◆ **ACTION ITEM**
Should the word "stron" occur in a line of the records, copy that line.

Records contained in a dataset:
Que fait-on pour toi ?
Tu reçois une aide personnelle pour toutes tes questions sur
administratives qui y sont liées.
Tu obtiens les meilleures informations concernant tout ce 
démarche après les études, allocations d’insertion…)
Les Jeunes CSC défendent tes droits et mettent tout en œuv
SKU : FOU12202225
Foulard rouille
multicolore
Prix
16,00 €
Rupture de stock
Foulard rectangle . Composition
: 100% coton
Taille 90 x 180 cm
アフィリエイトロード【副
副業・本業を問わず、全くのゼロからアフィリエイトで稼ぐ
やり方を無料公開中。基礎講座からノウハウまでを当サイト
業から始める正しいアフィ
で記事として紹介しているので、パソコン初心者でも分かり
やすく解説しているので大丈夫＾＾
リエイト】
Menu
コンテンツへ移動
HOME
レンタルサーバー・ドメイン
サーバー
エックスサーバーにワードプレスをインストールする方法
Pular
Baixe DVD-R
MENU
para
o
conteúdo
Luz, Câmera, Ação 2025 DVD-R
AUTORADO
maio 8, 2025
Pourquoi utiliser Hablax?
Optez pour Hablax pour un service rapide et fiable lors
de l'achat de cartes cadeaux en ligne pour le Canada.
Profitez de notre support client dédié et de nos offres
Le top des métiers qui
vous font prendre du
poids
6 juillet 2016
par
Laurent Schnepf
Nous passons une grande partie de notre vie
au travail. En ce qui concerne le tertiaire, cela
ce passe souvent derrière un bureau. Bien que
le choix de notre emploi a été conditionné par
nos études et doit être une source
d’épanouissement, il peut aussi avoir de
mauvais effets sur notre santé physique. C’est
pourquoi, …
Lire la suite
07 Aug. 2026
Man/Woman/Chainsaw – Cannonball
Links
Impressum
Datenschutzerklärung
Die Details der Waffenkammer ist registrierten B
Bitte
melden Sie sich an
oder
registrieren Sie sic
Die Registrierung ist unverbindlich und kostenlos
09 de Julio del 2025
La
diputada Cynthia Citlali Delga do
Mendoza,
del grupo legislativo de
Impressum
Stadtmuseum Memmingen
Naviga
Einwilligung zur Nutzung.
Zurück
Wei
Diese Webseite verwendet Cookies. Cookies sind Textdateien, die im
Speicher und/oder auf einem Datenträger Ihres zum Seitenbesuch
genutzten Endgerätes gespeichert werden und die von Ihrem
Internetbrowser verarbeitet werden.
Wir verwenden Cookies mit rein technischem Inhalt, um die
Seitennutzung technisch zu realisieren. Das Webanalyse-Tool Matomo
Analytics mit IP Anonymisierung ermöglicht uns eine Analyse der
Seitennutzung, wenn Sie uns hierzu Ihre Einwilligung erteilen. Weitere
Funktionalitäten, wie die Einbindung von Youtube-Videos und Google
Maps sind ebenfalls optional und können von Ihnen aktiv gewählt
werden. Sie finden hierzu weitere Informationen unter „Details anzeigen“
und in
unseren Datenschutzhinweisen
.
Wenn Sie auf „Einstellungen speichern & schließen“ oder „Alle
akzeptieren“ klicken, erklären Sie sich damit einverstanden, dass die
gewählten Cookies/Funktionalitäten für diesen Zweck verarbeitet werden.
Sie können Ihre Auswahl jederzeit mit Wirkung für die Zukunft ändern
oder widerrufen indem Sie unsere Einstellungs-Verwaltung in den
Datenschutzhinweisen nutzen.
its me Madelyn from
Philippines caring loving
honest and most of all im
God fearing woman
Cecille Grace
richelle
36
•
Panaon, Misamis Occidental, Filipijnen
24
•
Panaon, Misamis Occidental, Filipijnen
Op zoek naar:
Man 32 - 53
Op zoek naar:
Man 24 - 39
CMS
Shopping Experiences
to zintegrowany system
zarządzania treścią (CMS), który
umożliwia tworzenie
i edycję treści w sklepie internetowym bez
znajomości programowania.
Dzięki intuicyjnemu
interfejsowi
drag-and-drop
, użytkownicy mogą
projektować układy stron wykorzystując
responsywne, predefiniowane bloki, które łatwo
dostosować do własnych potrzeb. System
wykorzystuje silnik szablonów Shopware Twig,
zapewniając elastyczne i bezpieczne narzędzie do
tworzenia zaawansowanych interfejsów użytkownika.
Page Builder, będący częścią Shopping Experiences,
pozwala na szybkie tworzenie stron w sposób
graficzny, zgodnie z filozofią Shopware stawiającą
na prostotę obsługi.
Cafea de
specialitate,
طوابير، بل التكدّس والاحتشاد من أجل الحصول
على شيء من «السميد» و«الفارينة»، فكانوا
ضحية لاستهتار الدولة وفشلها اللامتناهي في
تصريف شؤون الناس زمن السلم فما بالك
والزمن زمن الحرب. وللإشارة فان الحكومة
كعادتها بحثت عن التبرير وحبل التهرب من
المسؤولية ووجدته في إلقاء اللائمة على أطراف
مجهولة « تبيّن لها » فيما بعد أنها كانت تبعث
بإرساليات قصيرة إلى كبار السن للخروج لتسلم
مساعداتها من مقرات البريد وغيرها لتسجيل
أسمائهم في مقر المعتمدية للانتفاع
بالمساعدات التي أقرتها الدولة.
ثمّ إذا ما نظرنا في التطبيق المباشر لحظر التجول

==

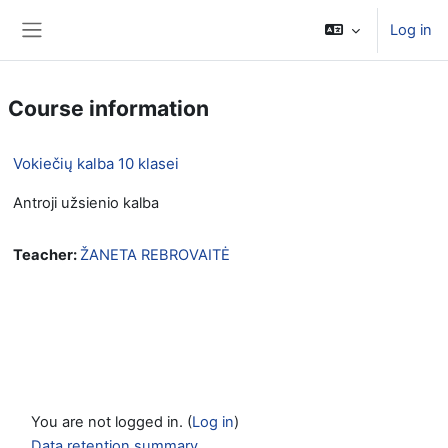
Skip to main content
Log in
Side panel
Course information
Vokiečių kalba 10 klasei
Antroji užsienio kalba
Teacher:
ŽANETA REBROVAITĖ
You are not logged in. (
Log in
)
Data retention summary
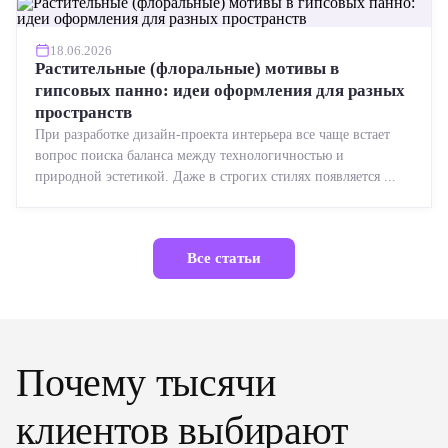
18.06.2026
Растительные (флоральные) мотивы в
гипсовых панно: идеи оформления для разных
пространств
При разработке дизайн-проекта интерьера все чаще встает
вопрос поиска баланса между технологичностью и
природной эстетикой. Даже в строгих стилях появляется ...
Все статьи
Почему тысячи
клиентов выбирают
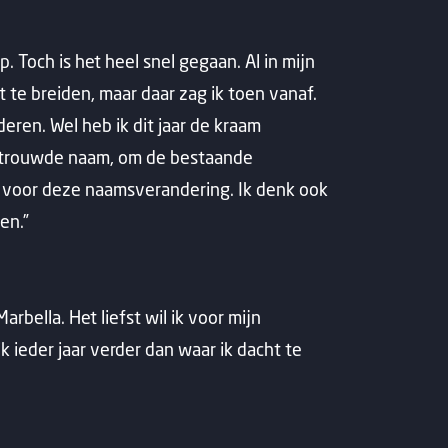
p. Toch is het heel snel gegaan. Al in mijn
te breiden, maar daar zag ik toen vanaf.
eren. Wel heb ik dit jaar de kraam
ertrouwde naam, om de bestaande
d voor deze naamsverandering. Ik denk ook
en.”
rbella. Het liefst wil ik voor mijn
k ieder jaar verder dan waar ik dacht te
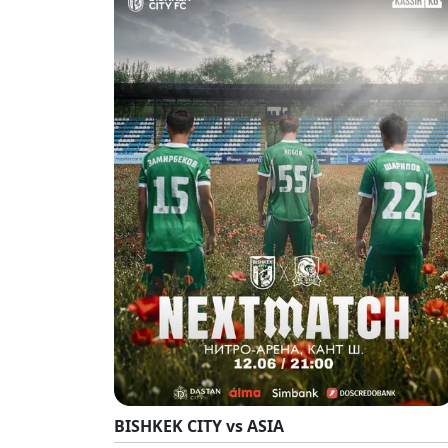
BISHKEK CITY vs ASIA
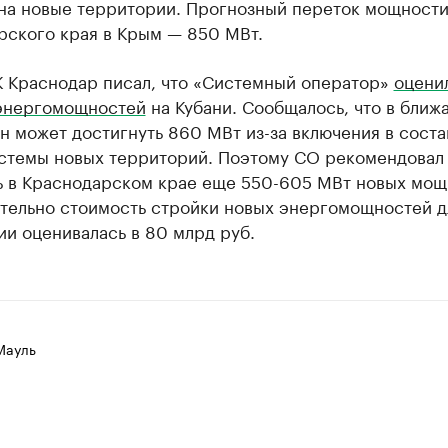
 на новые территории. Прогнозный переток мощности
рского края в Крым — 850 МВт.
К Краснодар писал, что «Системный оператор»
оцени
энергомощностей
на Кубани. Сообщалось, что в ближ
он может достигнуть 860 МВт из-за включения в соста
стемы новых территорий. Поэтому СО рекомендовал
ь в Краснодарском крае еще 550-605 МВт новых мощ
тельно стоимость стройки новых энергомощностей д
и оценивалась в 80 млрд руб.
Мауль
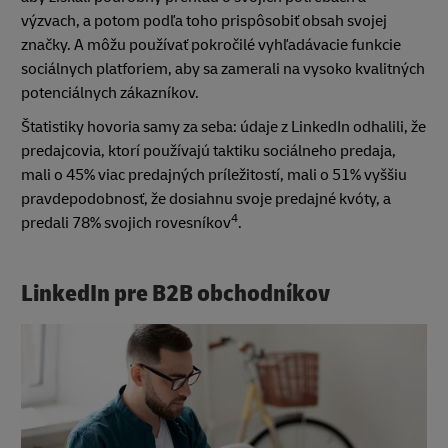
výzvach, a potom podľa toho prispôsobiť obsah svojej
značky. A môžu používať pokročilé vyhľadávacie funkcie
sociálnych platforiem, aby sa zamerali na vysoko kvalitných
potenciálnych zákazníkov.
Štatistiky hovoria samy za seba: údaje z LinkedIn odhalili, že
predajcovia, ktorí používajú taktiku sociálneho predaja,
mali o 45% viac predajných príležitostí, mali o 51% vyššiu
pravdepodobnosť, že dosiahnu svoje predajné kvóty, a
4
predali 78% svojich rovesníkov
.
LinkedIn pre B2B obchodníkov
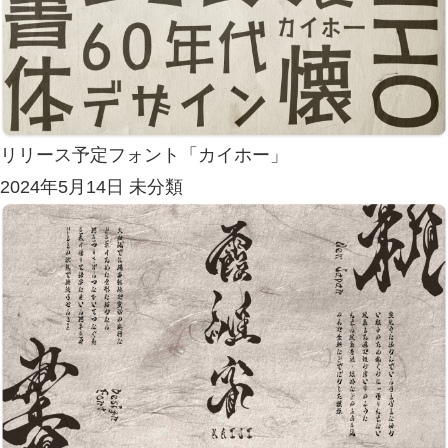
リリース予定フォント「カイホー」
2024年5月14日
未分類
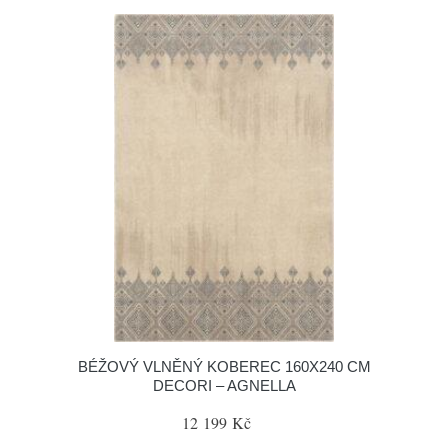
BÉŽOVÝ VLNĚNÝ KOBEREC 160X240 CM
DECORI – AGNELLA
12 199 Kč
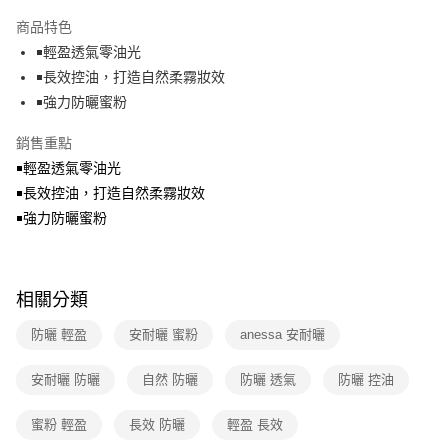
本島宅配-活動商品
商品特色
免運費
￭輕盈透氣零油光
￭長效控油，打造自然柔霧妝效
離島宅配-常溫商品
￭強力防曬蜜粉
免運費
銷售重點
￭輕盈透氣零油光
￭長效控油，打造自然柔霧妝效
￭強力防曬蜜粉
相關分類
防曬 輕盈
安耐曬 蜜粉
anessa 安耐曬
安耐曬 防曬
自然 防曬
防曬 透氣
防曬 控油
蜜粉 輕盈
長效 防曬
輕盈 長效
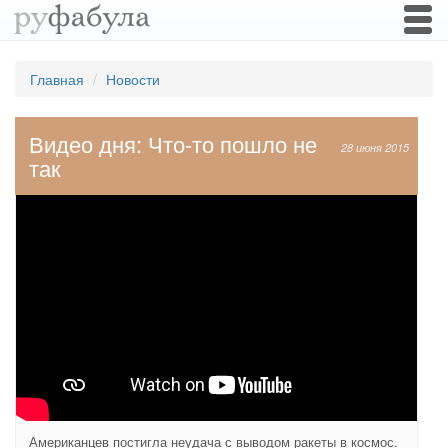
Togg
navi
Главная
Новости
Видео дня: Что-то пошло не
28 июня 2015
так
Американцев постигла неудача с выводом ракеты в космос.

◆ **RESPONSE AREA**
projektować układy stron wykorzystując
pozwala na szybkie tworzenie stron w sposób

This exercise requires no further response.